With both ends included, repeat exactly the lines of the entries below from the one containing "Jetzt bewerben" down to the one containing "geleerd en ervan", and no others.

Stored data entries:
————
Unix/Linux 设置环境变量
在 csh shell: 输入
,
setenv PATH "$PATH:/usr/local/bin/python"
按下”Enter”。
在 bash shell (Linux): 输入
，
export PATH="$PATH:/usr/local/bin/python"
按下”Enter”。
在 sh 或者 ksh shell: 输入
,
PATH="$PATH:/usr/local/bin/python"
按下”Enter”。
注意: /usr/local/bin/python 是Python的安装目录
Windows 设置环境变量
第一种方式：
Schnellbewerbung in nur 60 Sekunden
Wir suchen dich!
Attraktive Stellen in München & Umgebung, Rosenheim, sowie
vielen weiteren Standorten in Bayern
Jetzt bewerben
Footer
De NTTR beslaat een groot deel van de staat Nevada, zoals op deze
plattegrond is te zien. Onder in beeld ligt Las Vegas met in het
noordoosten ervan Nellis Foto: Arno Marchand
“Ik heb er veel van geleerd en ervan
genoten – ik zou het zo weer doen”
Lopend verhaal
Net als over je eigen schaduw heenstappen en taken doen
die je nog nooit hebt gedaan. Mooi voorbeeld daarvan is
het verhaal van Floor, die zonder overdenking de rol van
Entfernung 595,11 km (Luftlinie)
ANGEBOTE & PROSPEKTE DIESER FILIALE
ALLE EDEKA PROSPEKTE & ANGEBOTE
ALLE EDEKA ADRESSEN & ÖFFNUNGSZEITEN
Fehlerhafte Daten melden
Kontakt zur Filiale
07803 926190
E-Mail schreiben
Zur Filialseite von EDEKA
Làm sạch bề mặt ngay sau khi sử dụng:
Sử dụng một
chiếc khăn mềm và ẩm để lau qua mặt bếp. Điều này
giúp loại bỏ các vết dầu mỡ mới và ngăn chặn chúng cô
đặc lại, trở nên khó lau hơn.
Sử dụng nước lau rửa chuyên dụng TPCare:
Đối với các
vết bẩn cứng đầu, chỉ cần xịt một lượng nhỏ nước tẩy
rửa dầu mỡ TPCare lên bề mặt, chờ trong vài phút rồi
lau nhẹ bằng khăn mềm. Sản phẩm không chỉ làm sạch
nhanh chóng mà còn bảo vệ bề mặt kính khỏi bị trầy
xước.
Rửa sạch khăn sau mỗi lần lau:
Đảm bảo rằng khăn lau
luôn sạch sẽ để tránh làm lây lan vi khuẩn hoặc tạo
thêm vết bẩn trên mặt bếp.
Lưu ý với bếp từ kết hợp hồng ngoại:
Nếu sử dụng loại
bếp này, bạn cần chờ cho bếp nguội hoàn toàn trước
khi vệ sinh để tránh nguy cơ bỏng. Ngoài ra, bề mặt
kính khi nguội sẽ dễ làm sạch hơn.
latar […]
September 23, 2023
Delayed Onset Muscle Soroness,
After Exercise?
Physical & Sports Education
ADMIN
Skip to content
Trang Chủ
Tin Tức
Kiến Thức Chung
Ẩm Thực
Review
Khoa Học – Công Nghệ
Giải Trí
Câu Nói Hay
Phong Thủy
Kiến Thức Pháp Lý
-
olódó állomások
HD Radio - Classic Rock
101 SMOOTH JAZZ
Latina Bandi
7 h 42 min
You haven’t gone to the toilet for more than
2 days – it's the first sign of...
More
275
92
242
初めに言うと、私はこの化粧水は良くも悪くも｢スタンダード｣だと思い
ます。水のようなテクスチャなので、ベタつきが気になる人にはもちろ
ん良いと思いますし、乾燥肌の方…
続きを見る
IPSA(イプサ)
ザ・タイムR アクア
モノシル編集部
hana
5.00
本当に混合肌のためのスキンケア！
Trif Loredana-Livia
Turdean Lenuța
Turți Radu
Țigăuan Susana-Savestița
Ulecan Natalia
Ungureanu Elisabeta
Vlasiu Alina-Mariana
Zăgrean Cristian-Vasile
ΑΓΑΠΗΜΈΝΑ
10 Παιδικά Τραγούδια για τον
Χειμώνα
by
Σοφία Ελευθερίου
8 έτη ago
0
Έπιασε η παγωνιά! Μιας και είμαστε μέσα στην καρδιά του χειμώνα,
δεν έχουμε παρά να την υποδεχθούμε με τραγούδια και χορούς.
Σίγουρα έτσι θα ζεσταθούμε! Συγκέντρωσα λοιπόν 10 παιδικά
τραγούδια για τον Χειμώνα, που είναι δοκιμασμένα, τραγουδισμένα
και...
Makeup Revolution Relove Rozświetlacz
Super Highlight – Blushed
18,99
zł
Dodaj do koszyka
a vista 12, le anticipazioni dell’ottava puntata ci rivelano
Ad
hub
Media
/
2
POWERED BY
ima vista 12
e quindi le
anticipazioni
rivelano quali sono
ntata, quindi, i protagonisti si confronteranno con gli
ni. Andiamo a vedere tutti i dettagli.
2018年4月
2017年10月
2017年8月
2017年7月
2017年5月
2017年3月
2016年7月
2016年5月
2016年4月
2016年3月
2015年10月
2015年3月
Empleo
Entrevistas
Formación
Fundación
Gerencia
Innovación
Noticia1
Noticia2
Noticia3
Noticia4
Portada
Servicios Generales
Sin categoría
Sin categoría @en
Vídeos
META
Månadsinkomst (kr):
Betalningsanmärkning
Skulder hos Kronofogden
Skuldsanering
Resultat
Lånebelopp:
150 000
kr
————
- Task output:
Jetzt bewerben
Footer
De NTTR beslaat een groot deel van de staat Nevada, zoals op deze
plattegrond is te zien. Onder in beeld ligt Las Vegas met in het
noordoosten ervan Nellis Foto: Arno Marchand
“Ik heb er veel van geleerd en ervan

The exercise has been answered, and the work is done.